Bernard Charon consacre cet ouvrage à Gilbert Testelin, policier au Tréport, puis membre des Renseignements Généraux, policier résistant. L’ouvrage est une intéressante synthèse sur l’Occupation, le régime de Vichy et sa police, et la Résistance, en particulier la Résistance des
cheminots, la Résistance–Fer. On y trouvera des analyses sur la Résistance en Seine–Inférieure (l’ancien nom de la Seine–Maritime).
L’ouvrage est aussi un hommage aux parents de l’auteur. Sa mère empêcha un soldat allemand de déployer un drapeau à croix gammée sur la
devanture de leur immeuble. Son père, cheminot, aiguilleur, participa à des actions de Résistance visant à empêcher ou retarder la circulation de convois allemands.
Gilbert Testelin est né en 1909 à Roye dans la Somme. Ses parents étaient teinturiers. Lors de la Première guerre mondiale, ses parents s’installent près du Tréport. Gilbert Testelin est d’abord inspecteur de police au Tréport, puis à partir de 1942, il est affecté au service des Renseignements généraux de Dieppe. Le département de la Seine–Inférieure est un enjeu stratégique pour les Allemands : proximité de l’Angleterre, et de nombreux aviateurs alliés sont abattus au–dessus du département, importance du port du Havre, Mur de l’Atlantique, industries, liaison ferroviaire entre la Normandie et Paris ou le Reich. Les autorités allemandes poursuivent deux objectifs ; d’abord assurer la sécurité des troupes d’occupation, ensuite lutter contre les sabotages des industries et des voies de chemin de fer. La répression est féroce.

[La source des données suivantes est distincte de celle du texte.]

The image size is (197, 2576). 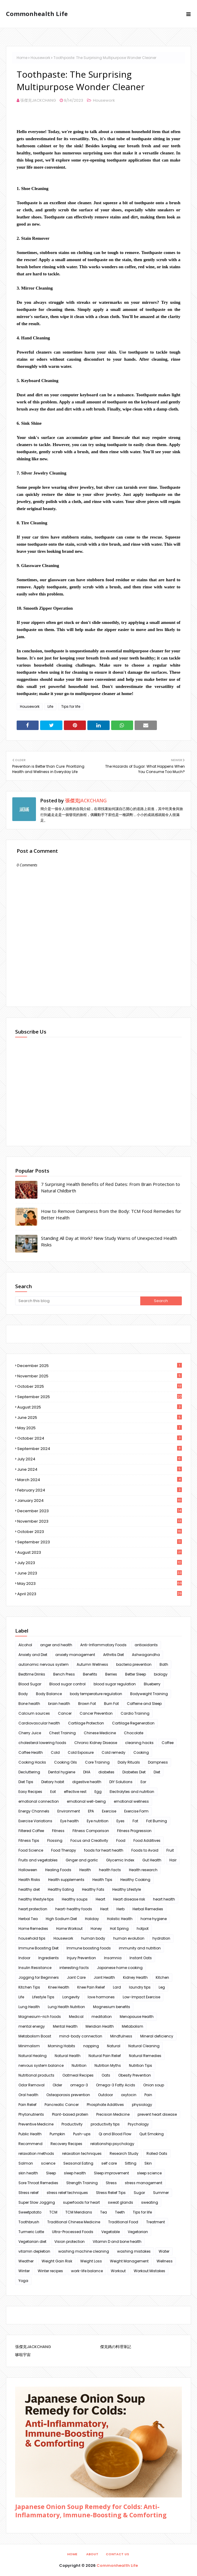 What do you see at coordinates (99, 1386) in the screenshot?
I see `October 2025` at bounding box center [99, 1386].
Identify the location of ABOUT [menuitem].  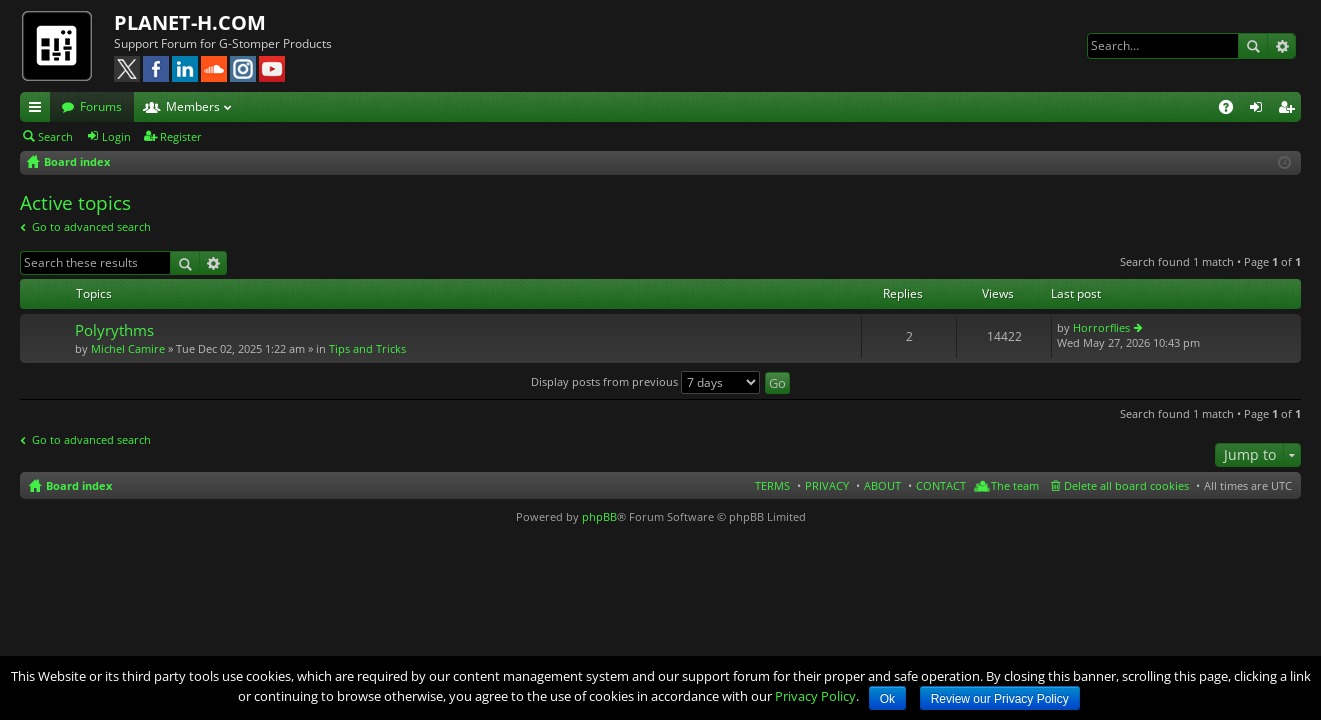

En octobre 1941, un attentat provoque le déraillement d’un train militaire allemand à Pavilly, au nord de Rouen, sur la ligne Le Havre–Paris. Les autorités allemandes arrêtent 150 communistes ou présumés tels, dressent une liste de 26 communistes pouvant être fusillés. Onze d’entre eux furent déportés à Auschwitz par le convoi du 6 juillet1942. Il s’agit du « convoi des 45000 » qui déporta 1170 hommes, plus précisément 1100 otages communistes et 50 otages juifs en répression des attentats contre des soldats allemands. En 1945, seuls 119 d’entre eux étaient en vie. A Rouen, 77 personnes furent fusillées entre 1940 et 1944. La justice et la police de Vichy participent à cette politique de répression, en particulier la poursuite des Résistants et des Juifs. Certains policiers se montrèrent des fonctionnaires zélés du régime.
La Résistance fut importante en Seine–Inférieure. Celui qui fut sans doute le premier fusillé français, Etienne Achavanne, fut exécuté près de Rouen le 6 juillet 1940 pour avoir coupé le câble téléphonique qui reliait un aéroport au centre de commandement allemand. Le philosophe Valentin Feldman, professeur à Dieppe, révoqué par Vichy, participe à la résistance intellectuelle et participe également à des opérations dans le cadre de l’OS (organisation secrète) communiste. Il est fusillé au Mont–Valérien le 27 juillet 1942. Les mouvements et les réseaux sont présents en Normandie. En ce qui concerne les mouvements, on peut mentionner Libération–Nord proche des socialistes, le Front national communiste, les démocrates populaires avec « Ceux de la Libération ». Les réseaux de Résistance étaient également présents. Il s’agissait des réseaux liés aux mouvements comme Cohors–Asturies pour Libération–Nord, les FTPF communistes,mais aussi les réseaux de la France Libre du BCRA et ceux des services britanniques du SOE. Les actions des réseaux sont multiples. Il s’agit de cacher et de convoyer les aviateurs alliés, et des prisonniers soviétiques transférés en Normandie pour la construction du mur de l’Atlantique et évadés. Le renseignement et le sabotage des installations industrielles sont également importants.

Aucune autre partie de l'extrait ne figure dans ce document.